* Work request
Go through the data and report each line that holds the string "como".

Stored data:
____________

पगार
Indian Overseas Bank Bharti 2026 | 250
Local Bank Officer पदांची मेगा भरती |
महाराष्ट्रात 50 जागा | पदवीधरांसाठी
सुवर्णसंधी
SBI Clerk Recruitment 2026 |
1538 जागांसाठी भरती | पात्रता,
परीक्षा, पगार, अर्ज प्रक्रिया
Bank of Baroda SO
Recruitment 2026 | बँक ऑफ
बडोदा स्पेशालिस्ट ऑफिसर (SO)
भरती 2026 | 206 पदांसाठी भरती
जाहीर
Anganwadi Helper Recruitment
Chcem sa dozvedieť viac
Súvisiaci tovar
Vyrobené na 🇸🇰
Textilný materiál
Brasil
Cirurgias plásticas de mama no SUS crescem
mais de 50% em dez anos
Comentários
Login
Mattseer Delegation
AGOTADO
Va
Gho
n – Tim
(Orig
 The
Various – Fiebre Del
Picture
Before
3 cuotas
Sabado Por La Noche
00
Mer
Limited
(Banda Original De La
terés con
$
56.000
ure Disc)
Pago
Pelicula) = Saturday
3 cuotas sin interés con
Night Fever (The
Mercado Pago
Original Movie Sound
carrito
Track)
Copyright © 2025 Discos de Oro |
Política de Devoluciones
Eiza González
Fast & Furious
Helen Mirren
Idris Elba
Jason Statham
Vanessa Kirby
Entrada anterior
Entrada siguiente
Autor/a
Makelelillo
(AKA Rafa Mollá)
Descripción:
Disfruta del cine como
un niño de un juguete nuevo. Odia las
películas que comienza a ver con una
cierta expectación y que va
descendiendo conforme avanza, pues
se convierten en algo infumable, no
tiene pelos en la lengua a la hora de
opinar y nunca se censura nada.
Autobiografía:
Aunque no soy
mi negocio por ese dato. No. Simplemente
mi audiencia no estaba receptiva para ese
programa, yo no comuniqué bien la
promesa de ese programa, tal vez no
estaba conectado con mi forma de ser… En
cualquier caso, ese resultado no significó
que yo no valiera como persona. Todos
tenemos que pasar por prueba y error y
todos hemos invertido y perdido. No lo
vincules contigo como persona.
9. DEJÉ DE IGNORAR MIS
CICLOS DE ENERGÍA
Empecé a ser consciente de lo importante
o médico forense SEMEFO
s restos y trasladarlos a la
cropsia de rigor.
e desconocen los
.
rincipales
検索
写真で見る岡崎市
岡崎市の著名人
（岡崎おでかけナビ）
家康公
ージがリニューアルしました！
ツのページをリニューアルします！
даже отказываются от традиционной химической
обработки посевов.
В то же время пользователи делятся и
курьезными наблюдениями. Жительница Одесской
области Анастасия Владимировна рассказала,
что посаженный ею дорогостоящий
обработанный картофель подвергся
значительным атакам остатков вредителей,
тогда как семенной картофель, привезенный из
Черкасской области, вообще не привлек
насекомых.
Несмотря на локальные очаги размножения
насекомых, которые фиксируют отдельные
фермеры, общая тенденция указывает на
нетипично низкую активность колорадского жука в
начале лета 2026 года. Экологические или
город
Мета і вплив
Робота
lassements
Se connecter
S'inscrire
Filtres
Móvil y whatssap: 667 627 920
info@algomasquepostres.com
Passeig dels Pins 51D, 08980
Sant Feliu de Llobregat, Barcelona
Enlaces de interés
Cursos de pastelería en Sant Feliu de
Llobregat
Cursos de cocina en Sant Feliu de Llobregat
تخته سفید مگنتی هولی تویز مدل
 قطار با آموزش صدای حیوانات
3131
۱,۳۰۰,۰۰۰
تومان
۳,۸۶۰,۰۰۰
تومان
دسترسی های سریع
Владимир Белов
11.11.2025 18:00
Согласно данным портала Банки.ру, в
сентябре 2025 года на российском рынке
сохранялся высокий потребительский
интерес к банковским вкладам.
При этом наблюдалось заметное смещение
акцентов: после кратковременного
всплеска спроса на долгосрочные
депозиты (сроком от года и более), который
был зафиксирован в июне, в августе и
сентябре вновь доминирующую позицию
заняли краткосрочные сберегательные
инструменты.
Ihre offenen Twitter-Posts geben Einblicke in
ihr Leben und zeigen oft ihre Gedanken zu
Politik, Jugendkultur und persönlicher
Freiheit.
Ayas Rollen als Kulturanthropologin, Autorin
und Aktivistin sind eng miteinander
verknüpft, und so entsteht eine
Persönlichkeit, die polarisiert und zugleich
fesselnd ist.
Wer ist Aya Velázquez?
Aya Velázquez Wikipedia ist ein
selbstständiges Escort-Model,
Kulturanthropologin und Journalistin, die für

____________

* Your solution
Disfruta del cine como
que yo no valiera como persona. Todos
vincules contigo como persona.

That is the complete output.